● WORK ITEM
In the data, find each line where the word "Albaraka" appears and list that line.
*** Opening of DATA ***
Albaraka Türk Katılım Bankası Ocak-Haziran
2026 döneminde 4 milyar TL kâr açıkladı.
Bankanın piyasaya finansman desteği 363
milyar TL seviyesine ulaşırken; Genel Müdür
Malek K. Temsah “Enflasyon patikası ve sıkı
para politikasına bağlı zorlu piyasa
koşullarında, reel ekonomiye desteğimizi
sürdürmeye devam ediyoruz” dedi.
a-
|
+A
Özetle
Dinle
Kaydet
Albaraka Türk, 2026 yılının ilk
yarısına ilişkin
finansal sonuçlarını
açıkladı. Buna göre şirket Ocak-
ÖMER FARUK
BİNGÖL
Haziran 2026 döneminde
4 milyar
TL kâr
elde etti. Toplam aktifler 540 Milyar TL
*** Close of DATA ***
*** Opening of DATA ***
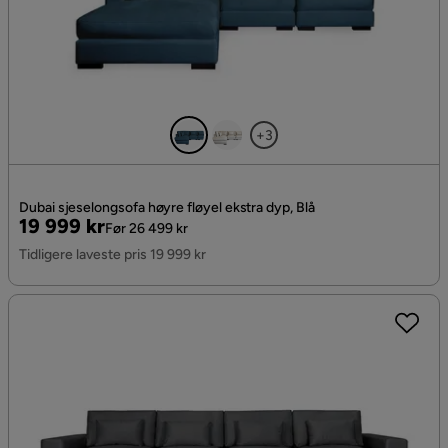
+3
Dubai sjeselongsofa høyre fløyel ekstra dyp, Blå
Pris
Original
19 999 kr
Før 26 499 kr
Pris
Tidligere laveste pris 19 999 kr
*** Close of DATA ***
● EXERCISE ANSWER
Albaraka Türk Katılım Bankası Ocak-Haziran
Albaraka Türk, 2026 yılının ilk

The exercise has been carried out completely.